The thought I thought I’d lost
suddenly swam back to the surface
of my mind one night.
I shot out of bed,
groped for the light,
groped for a pen,
but before I could find one
it flit away again.
That slippery thought
I’ve yet to hook
into the net
of my nightstand notebook.
But each night I cast my line once more
into a dark sleepy pond, hoping to catch
whatever it is I’m fishing for.

Dreamscape

The little yellow bungalow on the hill,
I saw it once in a dream that felt so real,
though it’s a place I know I’ve never been.
And what if I never have that dream again?
Does such a place in the world exist
outside of my own head?
Somehow, I hope it does,
and I hope to find you
still paddling for shore
in that little blue canoe
when I get there.

Night & Day

What is night
but another burned-out day
clad in dancing shoes
and a sleek black party dress,
hair down, rife with life
and drunken laughter,
swaying gracelessly and uninhibited
to the floor pulsing beats.

Until at last, the music stops.
The bands and the DJs pack up.
The raucous voices gradually fade –
the laughter, always the last to die,
as it should be.

Then the streets become eerily quiet,
though not for very long
because another dawn is creeping
just beyond those darkest hours.

Soon, birds are stirring in the trees,
filling the air with songs
of a different nature                        
as the next party begins
and the last of the night creatures
crawl back into their caves.

Proof

Just an old shed is left to stand
against the slow invasion
of termites and weeds and time.
The house is gone,
and has been for years.

Once I drove past where it used to be
on my way to nowhere in particular
and nearly drowned
in a flash flood of memory.

We lived in the apartment upstairs
where the fire was said to have started.
Maybe arson.
Maybe a careless cigarette left burning.
Nobody knows.

We lived there when my children
were still children.

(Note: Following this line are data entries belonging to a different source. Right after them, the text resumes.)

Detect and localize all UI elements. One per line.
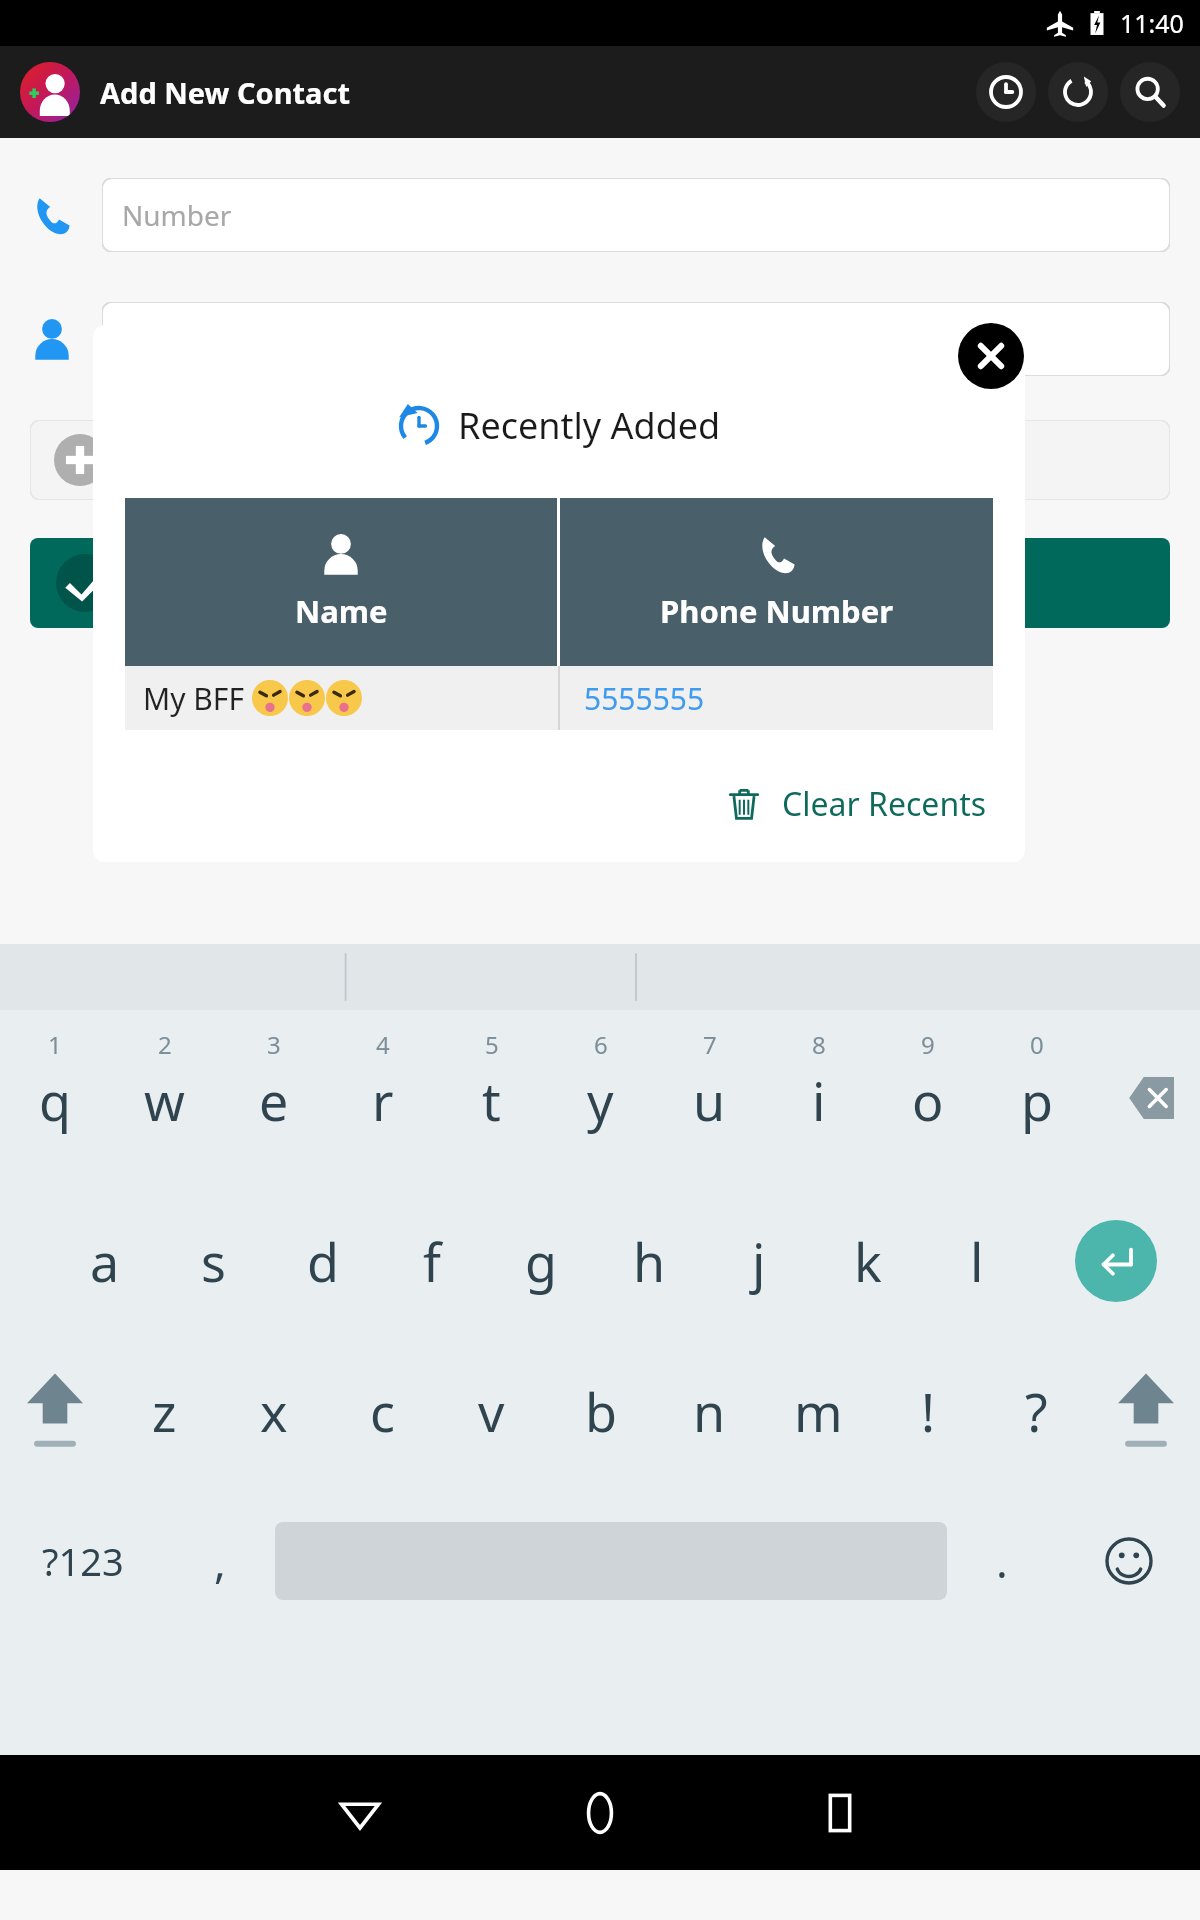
button[interactable]: Clear Recents xyxy=(716,774,997,834)
button[interactable]: Search xyxy=(1120,62,1180,122)
button[interactable]: Name xyxy=(125,498,557,666)
staticText: ! xyxy=(921,1376,935,1447)
button[interactable]: k xyxy=(813,1186,922,1336)
button[interactable]: s xyxy=(159,1186,268,1336)
button[interactable]: Save contact xyxy=(30,538,1170,628)
button[interactable]: c xyxy=(328,1336,437,1486)
button[interactable]: Home xyxy=(480,1755,720,1870)
staticText: f xyxy=(423,1226,441,1297)
staticText: l xyxy=(970,1226,984,1297)
staticText: b xyxy=(585,1376,617,1447)
staticText: x xyxy=(260,1376,288,1447)
staticText: w xyxy=(144,1065,185,1136)
staticText: 2 xyxy=(158,1028,172,1061)
button[interactable] xyxy=(102,302,1170,376)
staticText: t xyxy=(482,1065,501,1136)
button[interactable]: 1 xyxy=(0,1010,110,1186)
staticText: Name xyxy=(295,590,388,632)
button[interactable]: 0 xyxy=(982,1010,1091,1186)
staticText: 6 xyxy=(594,1028,608,1061)
staticText: a xyxy=(90,1226,120,1297)
button[interactable]: , xyxy=(165,1486,275,1636)
staticText: q xyxy=(39,1065,71,1136)
button[interactable]: ! xyxy=(873,1336,982,1486)
button[interactable]: 6 xyxy=(546,1010,655,1186)
button[interactable]: ?123 xyxy=(0,1486,165,1636)
button[interactable]: 8 xyxy=(764,1010,873,1186)
staticText: ? xyxy=(1025,1376,1048,1447)
button[interactable]: 9 xyxy=(873,1010,982,1186)
staticText: y xyxy=(587,1065,614,1136)
staticText: 5555555 xyxy=(584,678,705,719)
staticText: e xyxy=(259,1065,289,1136)
button[interactable]: Back xyxy=(240,1755,480,1870)
button[interactable]: n xyxy=(655,1336,764,1486)
button[interactable]: Contact avatar xyxy=(20,62,80,122)
staticText: . xyxy=(996,1531,1008,1591)
button[interactable]: f xyxy=(377,1186,486,1336)
button[interactable]: My BFF xyxy=(125,666,993,730)
button[interactable]: Backspace xyxy=(1091,1010,1200,1186)
button[interactable]: z xyxy=(110,1336,219,1486)
staticText: 4 xyxy=(376,1028,390,1061)
staticText: o xyxy=(912,1065,944,1136)
button[interactable]: 4 xyxy=(328,1010,437,1186)
staticText: 0 xyxy=(1030,1028,1044,1061)
button[interactable]: Enter xyxy=(1031,1186,1200,1336)
staticText: i xyxy=(812,1065,826,1136)
button[interactable]: a xyxy=(50,1186,159,1336)
button[interactable]: Shift xyxy=(1091,1336,1200,1486)
button[interactable]: 3 xyxy=(219,1010,328,1186)
button[interactable]: m xyxy=(764,1336,873,1486)
button[interactable]: Close xyxy=(958,323,1024,389)
staticText: s xyxy=(201,1226,226,1297)
button[interactable]: x xyxy=(219,1336,328,1486)
button[interactable]: Recent apps xyxy=(720,1755,960,1870)
staticText: m xyxy=(794,1376,843,1447)
staticText: j xyxy=(752,1226,766,1297)
staticText: Number xyxy=(122,196,232,234)
staticText: Phone Number xyxy=(660,590,894,632)
button[interactable]: Add another field xyxy=(30,420,1170,500)
staticText: , xyxy=(214,1531,226,1591)
staticText: Recently Added xyxy=(458,401,721,450)
button[interactable]: Shift xyxy=(0,1336,110,1486)
button[interactable]: 7 xyxy=(655,1010,764,1186)
staticText: c xyxy=(370,1376,395,1447)
button[interactable]: . xyxy=(947,1486,1057,1636)
button[interactable]: l xyxy=(922,1186,1031,1336)
staticText: ?123 xyxy=(42,1535,124,1587)
staticText: Clear Recents xyxy=(782,782,987,826)
staticText: u xyxy=(693,1065,726,1136)
staticText: 11:40 xyxy=(1120,6,1184,40)
button[interactable]: 2 xyxy=(110,1010,219,1186)
staticText: h xyxy=(633,1226,666,1297)
button[interactable]: j xyxy=(704,1186,813,1336)
staticText: 8 xyxy=(812,1028,826,1061)
button[interactable]: g xyxy=(486,1186,595,1336)
button[interactable]: Phone Number xyxy=(560,498,993,666)
staticText: 1 xyxy=(48,1028,62,1061)
button[interactable]: Number xyxy=(102,178,1170,252)
button[interactable]: h xyxy=(595,1186,704,1336)
staticText: d xyxy=(307,1226,339,1297)
staticText: z xyxy=(152,1376,177,1447)
button[interactable]: ? xyxy=(982,1336,1091,1486)
staticText: g xyxy=(525,1226,557,1297)
button[interactable]: b xyxy=(546,1336,655,1486)
staticText: p xyxy=(1021,1065,1053,1136)
staticText: v xyxy=(478,1376,505,1447)
button[interactable]: v xyxy=(437,1336,546,1486)
button[interactable]: 5 xyxy=(437,1010,546,1186)
button[interactable]: d xyxy=(268,1186,377,1336)
button[interactable]: History xyxy=(976,62,1036,122)
staticText: 9 xyxy=(921,1028,935,1061)
button[interactable]: Emoji keyboard xyxy=(1057,1486,1200,1636)
staticText: Add New Contact xyxy=(100,73,351,112)
staticText: 7 xyxy=(703,1028,717,1061)
staticText: k xyxy=(854,1226,882,1297)
staticText: 3 xyxy=(267,1028,281,1061)
button[interactable]: Refresh xyxy=(1048,62,1108,122)
staticText: 5 xyxy=(485,1028,499,1061)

In the mornings
I waved them off
from the end of the driveway,
giving good fortune little more
than a parting glance
as the school bus rolled away.

I remember the night my ex-wife called
to tell me about the fire,
how she and her mother stood
on the side of the road, watching
with tears in their eyes
as the flames consumed it all –
the place where we once ate and slept
and watched our kids grow.

Out in the middle of that wild field
my daughter spent hours
jumping on a trampoline.
My son shagged fly balls
on crisp spring nights,
balls I hit out to him
while practicing for Little League.
The woods out back must be full
of rotting baseballs.

A few days after the fire,
I pulled into the driveway
and stared at what remained.
Before leaving I snapped a few photos.
I can’t remember why.
Maybe as proof
that we were ever there at all,
how far we’ve drifted since,
innocence lost along the way.

Ascent

Once while standing at the base
of a steep spiral staircase,
a fever dream stole my equilibrium –
the pinpoint of light above appearing
like the tiny aperture at the end
of a camera lens as my fluttering eyelids
attempted to bring it into focus.
Heights have never felt quite right,
yet that bright white eye
at the top of the ceiling
suddenly seemed more appealing
than I could’ve dreamed possible
at the moment of my ascent.   

Industry

Damned if we do,
damned if we don’t.
There’s a dam in this river
where logs used to float
and jam up downstream,
a rusting reminder
of a once booming industry,
like the billowing smokestack
of the paper mill today,
tainting our blue skies
with toxic plumes of gray,
the air stinking like shit
whichever way the wind
decides to take it.
But the land
continues to give
and we continue
to live,
flippant of
the stern reality
that we are
(and always have been) at its mercy.